┌────────

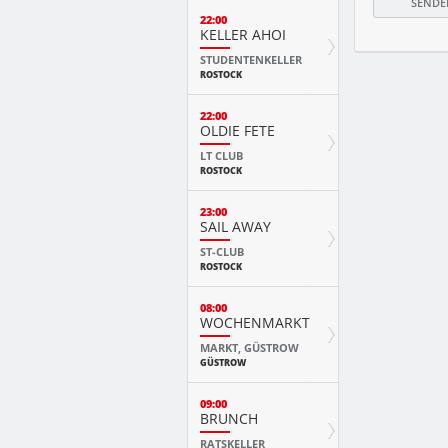
22:00
KELLER AHOI
STUDENTENKELLER
ROSTOCK
22:00
OLDIE FETE
LT CLUB
ROSTOCK
23:00
SAIL AWAY
ST-CLUB
ROSTOCK
08:00
WOCHENMARKT
MARKT, GÜSTROW
GÜSTROW
09:00
BRUNCH
RATSKELLER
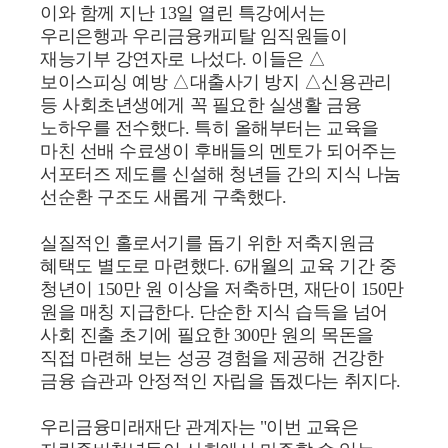
이와 함께 지난 13일 열린 특강에서는
우리은행과 우리금융캐피탈 임직원들이
재능기부 강연자로 나섰다. 이들은 △
보이스피싱 예방 △대출사기 방지 △신용관리
등 사회초년생에게 꼭 필요한 실생활 금융
노하우를 전수했다. 특히 올해부터는 교육을
마친 선배 수료생이 후배들의 멘토가 되어주는
서포터즈 제도를 신설해 청년들 간의 지식 나눔
선순환 구조도 새롭게 구축했다.
실질적인 홀로서기를 돕기 위한 저축지원금
혜택도 별도로 마련했다. 6개월의 교육 기간 중
청년이 150만 원 이상을 저축하면, 재단이 150만
원을 매칭 지급한다. 단순한 지식 습득을 넘어
사회 진출 초기에 필요한 300만 원의 목돈을
직접 마련해 보는 성공 경험을 제공해 건강한
금융 습관과 안정적인 자립을 돕겠다는 취지다.
우리금융미래재단 관계자는 "이번 교육은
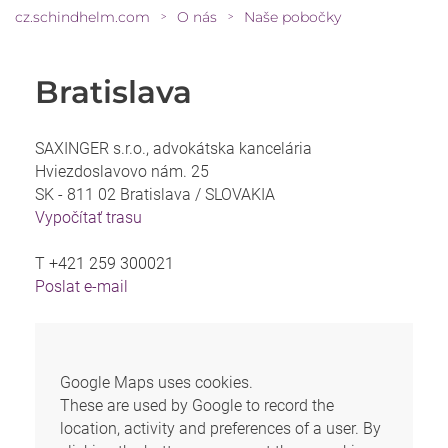
cz.schindhelm.com
O nás
Naše pobočky
>
>
Bratislava
SAXINGER s.r.o., advokátska kancelária
Hviezdoslavovo nám. 25
SK - 811 02 Bratislava /
SLOVAKIA
Vypočítať trasu
T
+421 259 300021
Poslat e-mail
Google Maps uses cookies.
These are used by Google to record the
location, activity and preferences of a user. By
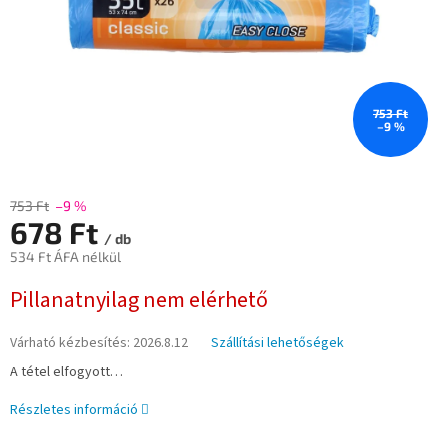
753 Ft
–9 %
753 Ft
–9 %
678 Ft
/ db
534 Ft ÁFA nélkül
Egységár:
Pillanatnyilag nem elérhető
Várható kézbesítés:
2026.8.12
Szállítási lehetőségek
A tétel elfogyott…
Részletes információ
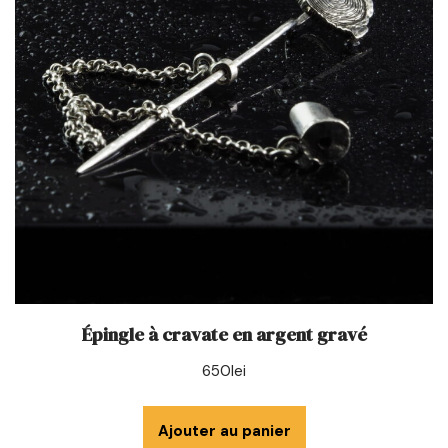
Épingle à cravate en argent gravé
650
lei
Ajouter au panier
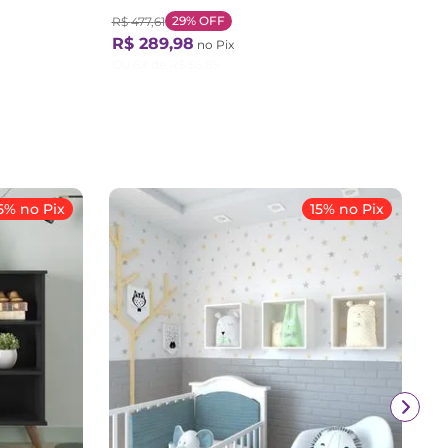
135.5cm Branco
29%
OFF
R$
477
,
61
R$
289
,
98
no Pix
Ou
6
X de
R$
56
,
85
5% no Pix
15% no Pix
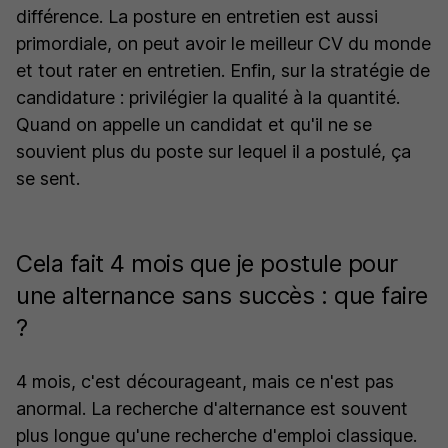
différence. La posture en entretien est aussi
primordiale, on peut avoir le meilleur CV du monde
et tout rater en entretien. Enfin, sur la stratégie de
candidature : privilégier la qualité à la quantité.
Quand on appelle un candidat et qu'il ne se
souvient plus du poste sur lequel il a postulé, ça
se sent.
Cela fait 4 mois que je postule pour
une alternance sans succès : que faire
?
4 mois, c'est décourageant, mais ce n'est pas
anormal. La recherche d'alternance est souvent
plus longue qu'une recherche d'emploi classique.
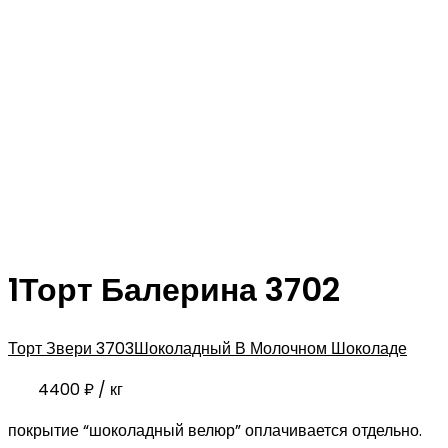
1Торт Балерина 3702
Торт Звери 3703
Шоколадный В Молочном Шоколаде
4400
₽
/ кг
покрытие “шоколадный велюр” оплачивается отдельно.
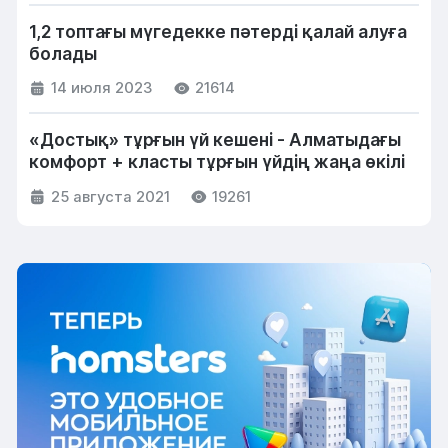
1,2 топтағы мүгедекке пәтерді қалай алуға
болады
14 июля 2023
21614
«Достық» тұрғын үй кешені - Алматыдағы
комфорт + класты тұрғын үйдің жаңа өкілі
25 августа 2021
19261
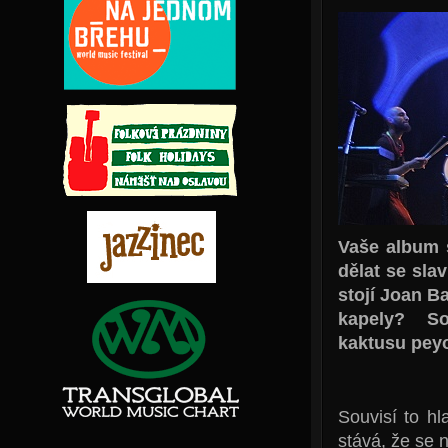
Vaše album 
dělat se sla
stojí Joan 
kapely? Sou
kaktusu peyo
Souvisí to h
stává, že se n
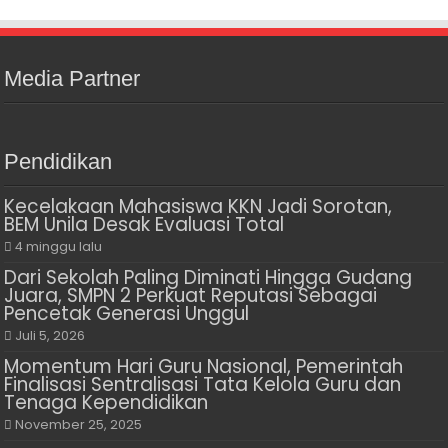
Media Partner
Pendidikan
Kecelakaan Mahasiswa KKN Jadi Sorotan,
BEM Unila Desak Evaluasi Total
4 minggu lalu
Dari Sekolah Paling Diminati Hingga Gudang
Juara, SMPN 2 Perkuat Reputasi Sebagai
Pencetak Generasi Unggul
Juli 5, 2026
Momentum Hari Guru Nasional, Pemerintah
Finalisasi Sentralisasi Tata Kelola Guru dan
Tenaga Kependidikan
November 25, 2025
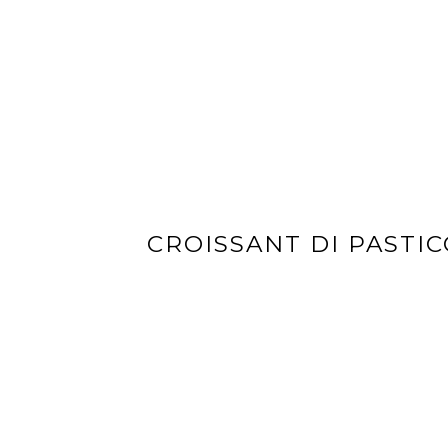
CROISSANT DI PASTIC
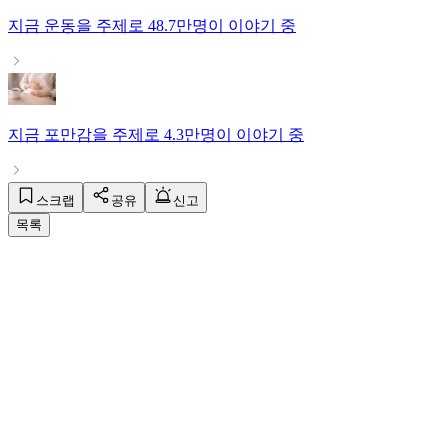
지금
운동
을 주제로
48.7만명
이 이야기 중
지금
포만감
을 주제로
4.3만명
이 이야기 중
스크랩
공유
신고
목록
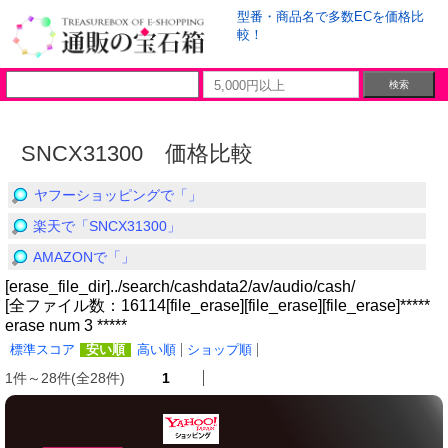
型番・商品名で多数ECを価格比
較！
SNCX31300 価格比較
ヤフーショッピングで「」
楽天で「SNCX31300」
AMAZONで「」
[erase_file_dir]../search/cashdata2/av/audio/cash/
[全ファイル数：16114[file_erase][file_erase][file_erase]*****
erase num 3 *****
標準スコア
安い順
高い順
ショップ順
1件～28件(全28件)
1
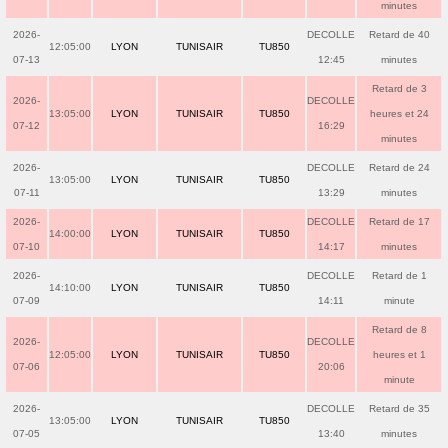
minutes
2026-
DECOLLE
Retard de 40
12:05:00
LYON
TUNISAIR
TU850
07-13
12:45
minutes
Retard de 3
2026-
DECOLLE
13:05:00
LYON
TUNISAIR
TU850
heures et 24
07-12
16:29
minutes
2026-
DECOLLE
Retard de 24
13:05:00
LYON
TUNISAIR
TU850
07-11
13:29
minutes
2026-
DECOLLE
Retard de 17
14:00:00
LYON
TUNISAIR
TU850
07-10
14:17
minutes
2026-
DECOLLE
Retard de 1
14:10:00
LYON
TUNISAIR
TU850
07-09
14:11
minute
Retard de 8
2026-
DECOLLE
12:05:00
LYON
TUNISAIR
TU850
heures et 1
07-06
20:06
minute
2026-
DECOLLE
Retard de 35
13:05:00
LYON
TUNISAIR
TU850
07-05
13:40
minutes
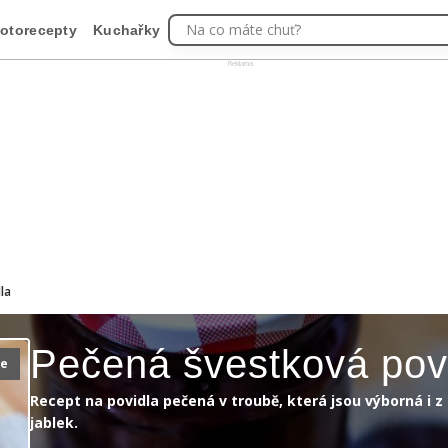
Na co máte chuť?
otorecepty
Kuchařky
Reklama
la
Pečená švestková pov
ie
Recept na povidla pečená v troubě, která jsou výborná i z
jablek.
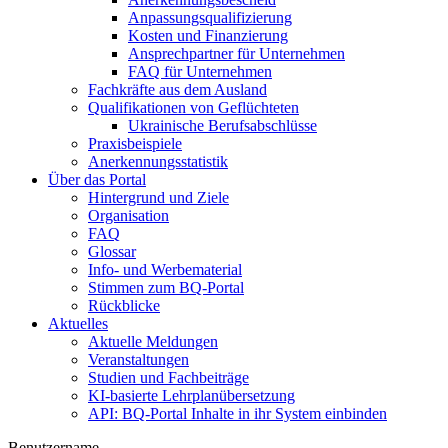
Anpassungsqualifizierung
Kosten und Finanzierung
Ansprechpartner für Unternehmen
FAQ für Unternehmen
Fachkräfte aus dem Ausland
Qualifikationen von Geflüchteten
Ukrainische Berufsabschlüsse
Praxisbeispiele
Anerkennungsstatistik
Über das Portal
Hintergrund und Ziele
Organisation
FAQ
Glossar
Info- und Werbematerial
Stimmen zum BQ-Portal
Rückblicke
Aktuelles
Aktuelle Meldungen
Veranstaltungen
Studien und Fachbeiträge
KI-basierte Lehrplanübersetzung
API: BQ-Portal Inhalte in ihr System einbinden
Benutzername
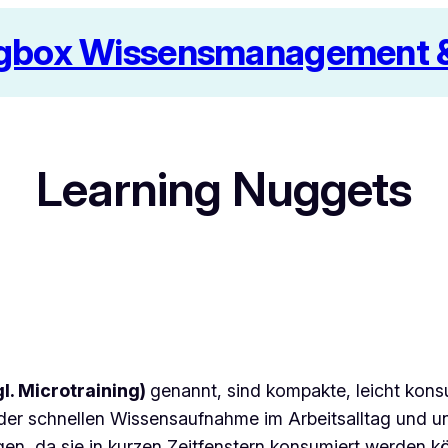
box Wissensmanagement & 
Learning Nuggets
l. Microtraining)
genannt, sind kompakte, leicht kons
n der schnellen Wissensaufnahme im Arbeitsalltag und u
en, da sie in kurzen Zeitfenstern konsumiert werden k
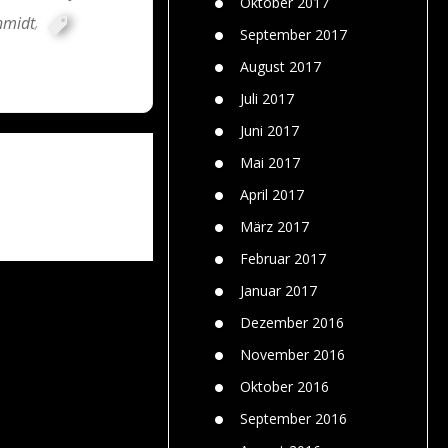
Oktober 2017
hmidt
,
September 2017
August 2017
Juli 2017
Juni 2017
Mai 2017
April 2017
März 2017
Februar 2017
Januar 2017
Dezember 2016
November 2016
Oktober 2016
September 2016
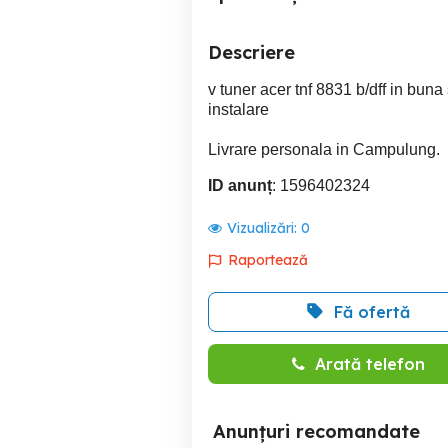
Descriere
v tuner acer tnf 8831 b/dff in bun
instalare
Livrare personala in Campulung.
ID anunț
: 1596402324
Vizualizări:
0
Raportează
Fă ofertă
Arată telefon
Anunțuri recomandate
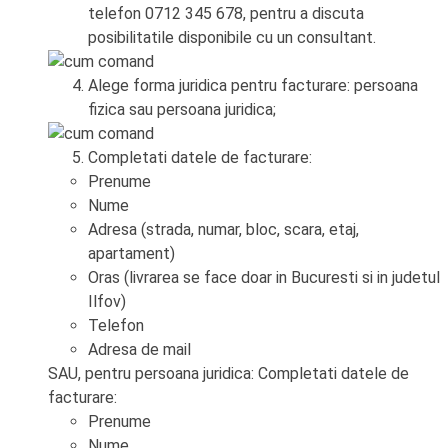
telefon 0712 345 678, pentru a discuta
posibilitatile disponibile cu un consultant.
Alege forma juridica pentru facturare: persoana
fizica sau persoana juridica;
Completati datele de facturare:
Prenume
Nume
Adresa (strada, numar, bloc, scara, etaj,
apartament)
Oras (livrarea se face doar in Bucuresti si in judetul
Ilfov)
Telefon
Adresa de mail
SAU, pentru persoana juridica: Completati datele de
facturare:
Prenume
Nume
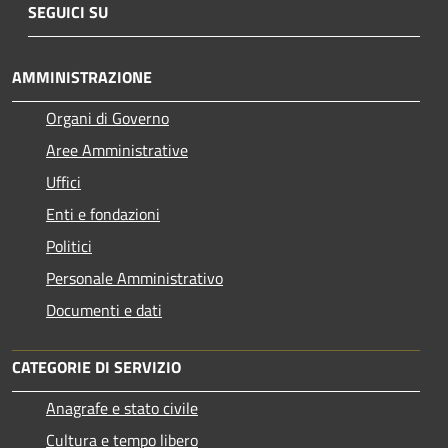
SEGUICI SU
AMMINISTRAZIONE
Organi di Governo
Aree Amministrative
Uffici
Enti e fondazioni
Politici
Personale Amministrativo
Documenti e dati
CATEGORIE DI SERVIZIO
Anagrafe e stato civile
Cultura e tempo libero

└────────

* [WHAT TO WORK ON] Reproduce each line of the material that mentions "Google".

* [RESPONSE]
Google Maps uses cookies.
These are used by Google to record the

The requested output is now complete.